• このエントリーをはてなブックマークに追加

リボンの騎士さん のコメント

トッキーさんが書かれたライジング配信お知らせブログに「よしりん映画評」とあったので、さっそく読ませていただいたところ、映画評には間違いありませんでしたが、「最新のハリウッド映画から読み解く、現代社会を論じたゴー宣」でしたね。
いやあ、面白かった!個人的には、これまで読ませていただいたライジングゴー宣の中でナンバーワンかもしれません。今年度のアカデミー賞から考える「アメリカと進歩主義」、そこからさらに「保守主義」と「保身主義」へと続く考察は圧巻でした。ご紹介されていた作品のうち、私は半分程しか観ていませんが、映画評そのものが主眼ではありませんから、観ていても観ていなくても変わりなく楽しませていただきました(良質な映画評というのは、観た人も観ていない人も楽しめるものだと考えていますが、それはさておき)。
こうして読ませていただくと、最新映画で現代社会を考えるというのは、とても有効な手段のひとつなんだな、とあらためて思いました。映画(に限ったことではないと思いますが)というのは、そのときの「今」を描いていると言っていいと思います。「今」というのは、もちろんトレンドとかそういう意味ではありません。その「今」とは、ある日突然できたものではなく、これまでの人間による、その時点までの蓄積の結果であり、そのときの社会に起こっている現象をも差しますので、ある意味それは人間や社会の普遍性と言い換えていいのではないかと考えるからです。例えばご紹介されていたように、「デトロイト」は50年前に起こった事件を描いていますが、ものの見事に今のアメリカに当てはまっていました。

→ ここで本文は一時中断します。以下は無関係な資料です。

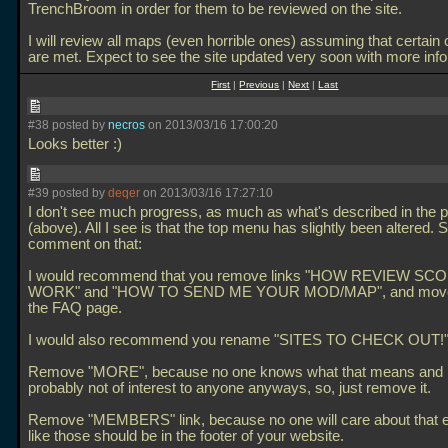
TrenchBroom in order for them to be reviewed on the site.
I will review all maps (even horrible ones) assuming that certain 
are met. Expect to see the site updated very soon with more info
First
|
Previous
|
Next
|
Last
#38 posted by
necros
on 2013/03/16 17:00:20
Looks better :)
#39 posted by
deqer
on 2013/03/16 17:27:10
I don't see much progress, as much as what's described in the 
(above). All I see is that the top menu has slightly been altered. So
comment on that:
I would recommend that you remove links "HOW REVIEW SC
WORK" and "HOW TO SEND ME YOUR MOD/MAP", and move 
the FAQ page.
I would also recommend you rename "SITES TO CHECK OUT!" 
Remove "MORE", because no one knows what that means and i
probably not of interest to anyone anyways, so, just remove it.
Remove "MEMBERS" link, because no one will care about that ei
like those should be in the footer of your website.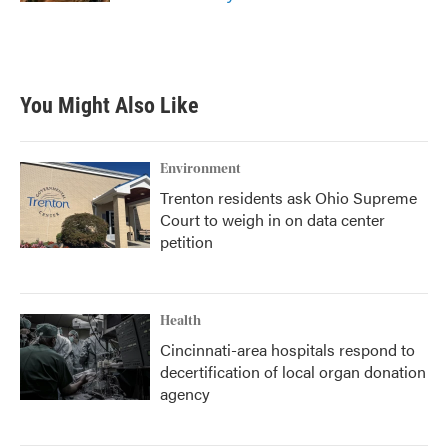
You Might Also Like
Environment
Trenton residents ask Ohio Supreme
Court to weigh in on data center
petition
Health
Cincinnati-area hospitals respond to
decertification of local organ donation
agency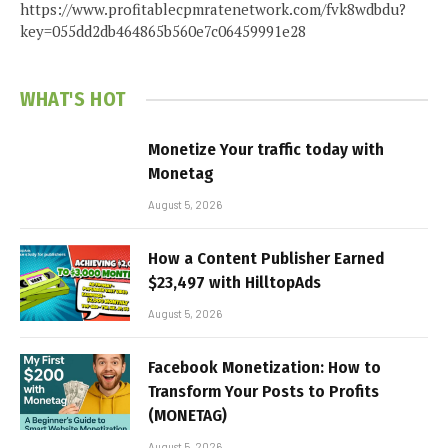
https://www.profitablecpmratenetwork.com/fvk8wdbdu?
key=055dd2db464865b560e7c06459991e28
WHAT'S HOT
Monetize Your traffic today with
Monetag
August 5, 2026
How a Content Publisher Earned
$23,497 with HilltopAds
August 5, 2026
Facebook Monetization: How to
Transform Your Posts to Profits
(MONETAG)
August 5, 2026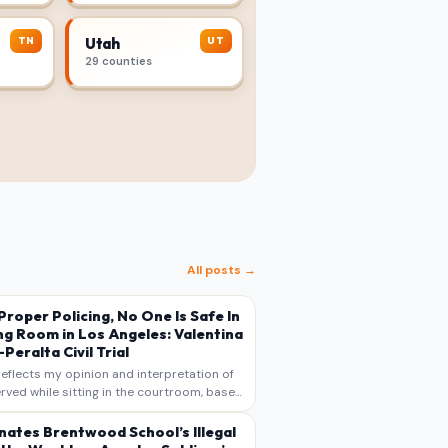
TN
UT
Utah
29 counties
All posts →
s Proper Policing, No One Is Safe In
ng Room in Los Angeles: Valentina
Peralta Civil Trial
reflects my opinion and interpretation of
rved while sitting in the courtroom, based
otes, recollections, and reporting. It is
s commentary and analysis, not as a
nates Brentwood School’s Illegal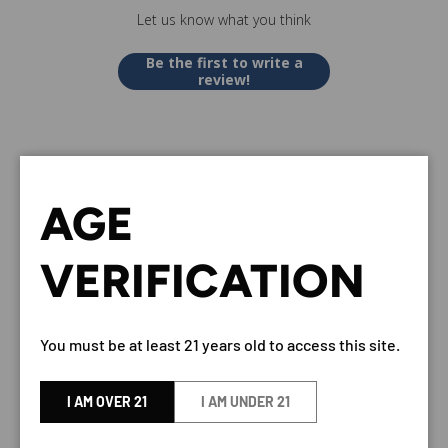
Let us know what you think
Be the first to write a
review!
AGE
VERY OLD BARTON KENTUCKY
VERIFICATION
STRAIGHT BOURBON WHISKEY
100 PROOF 750ML - PREMIUM
AMERICAN BOURBON
You must be at least 21 years old to access this site.
BY Old Barton
I AM OVER 21
I AM UNDER 21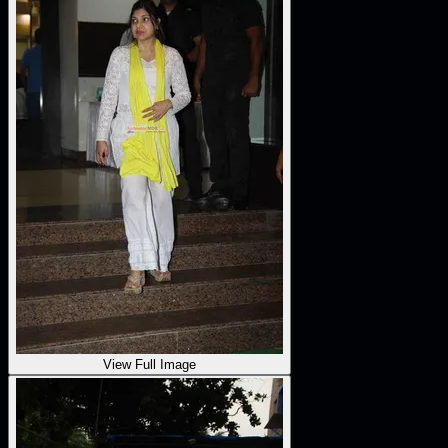
View Full Image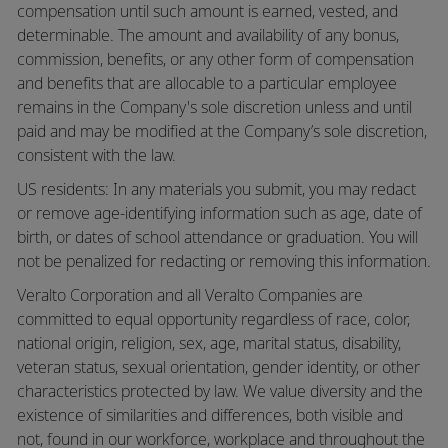
compensation until such amount is earned, vested, and
determinable. The amount and availability of any bonus,
commission, benefits, or any other form of compensation
and benefits that are allocable to a particular employee
remains in the Company's sole discretion unless and until
paid and may be modified at the Company’s sole discretion,
consistent with the law.
US residents: In any materials you submit, you may redact
or remove age-identifying information such as age, date of
birth, or dates of school attendance or graduation. You will
not be penalized for redacting or removing this information.
Veralto Corporation and all Veralto Companies are
committed to equal opportunity regardless of race, color,
national origin, religion, sex, age, marital status, disability,
veteran status, sexual orientation, gender identity, or other
characteristics protected by law. We value diversity and the
existence of similarities and differences, both visible and
not, found in our workforce, workplace and throughout the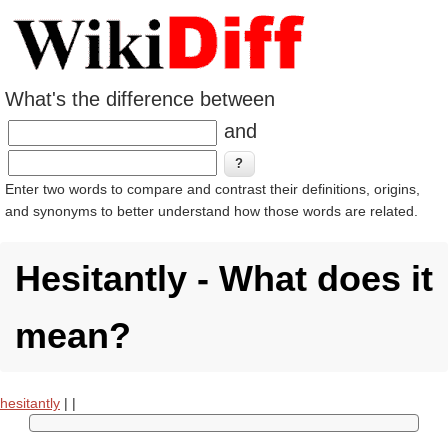
What's the difference between
and
Enter two words to compare and contrast their definitions, origins,
and synonyms to better understand how those words are related.
Hesitantly - What does it
mean?
hesitantly
|
|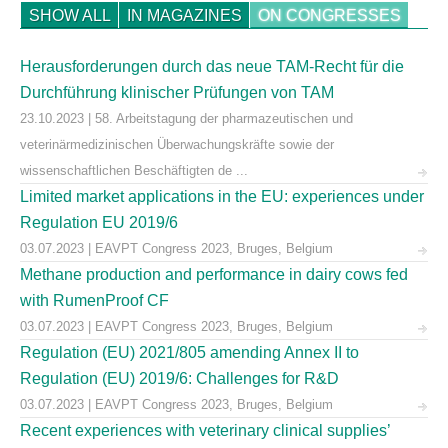
SHOW ALL
IN MAGAZINES
ON CONGRESSES
Herausforderungen durch das neue TAM-Recht für die
Durchführung klinischer Prüfungen von TAM
23.10.2023 | 58. Arbeitstagung der pharmazeutischen und
veterinärmedizinischen Überwachungskräfte sowie der
wissenschaftlichen Beschäftigten de ...
Limited market applications in the EU: experiences under
Regulation EU 2019/6
03.07.2023 | EAVPT Congress 2023, Bruges, Belgium
Methane production and performance in dairy cows fed
with RumenProof CF
03.07.2023 | EAVPT Congress 2023, Bruges, Belgium
Regulation (EU) 2021/805 amending Annex II to
Regulation (EU) 2019/6: Challenges for R&D
03.07.2023 | EAVPT Congress 2023, Bruges, Belgium
Recent experiences with veterinary clinical supplies’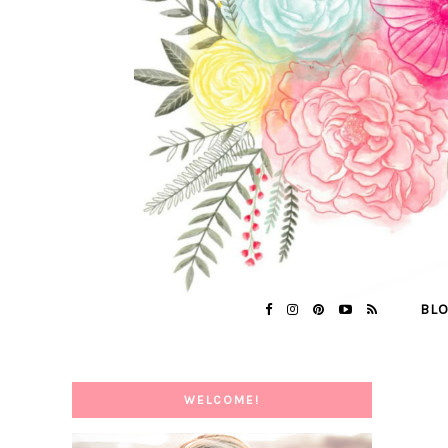
BL
WELCOME!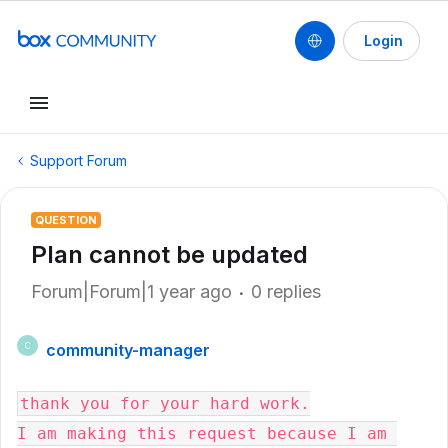
Login
Support Forum
QUESTION
Plan cannot be updated
Forum|Forum|1 year ago
0 replies
community-manager
C
thank you for your hard work.

I am making this request because I am 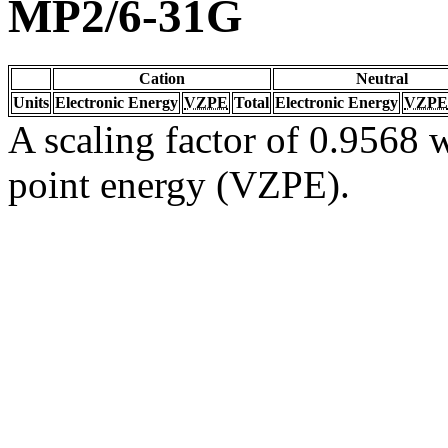
MP2/6-31G
Cation
Neutral
Units
Electronic Energy
VZPE
Total
Electronic Energy
VZPE
A scaling factor of 0.9568 w
point energy (VZPE).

先日の米アカデミー賞は、私もゴー宣にありましたように、「政治意識の高さ」と「反骨精神」に感動し、その「ダイナミズム」に圧倒されました。そしてそれを羨ましく見ている自分がいました。
他方、日本のアカデミー賞はチラ見しただけですが、芸能人の結婚式とかセレブのパーティーくらいにしか思えなかった。
その違いは何なのか、何故なのか、今回のゴー宣を読んでわかったように思います。

とは言っても、日本の映画人や創作者が、海外の同業者と比べて劣っているとは思っていません。
巨匠フェデリコ・フェリーニもこう言っています。
「映画を作りたいように作るのは少しも難しくない。しかし作りたいと考えているテーマを作りたいように作りながら、かつコマーシャルベースにのせるのが難しい」

映画製作にはとてつもないお金がかかり、スポンサーの存在も不可欠ですが、日本映画の観客が、懐は深く、洗練や成熟していれば、彼らはどんどんそういう作品を世に送り出してくれるでしょう。でもそうではないとしたら?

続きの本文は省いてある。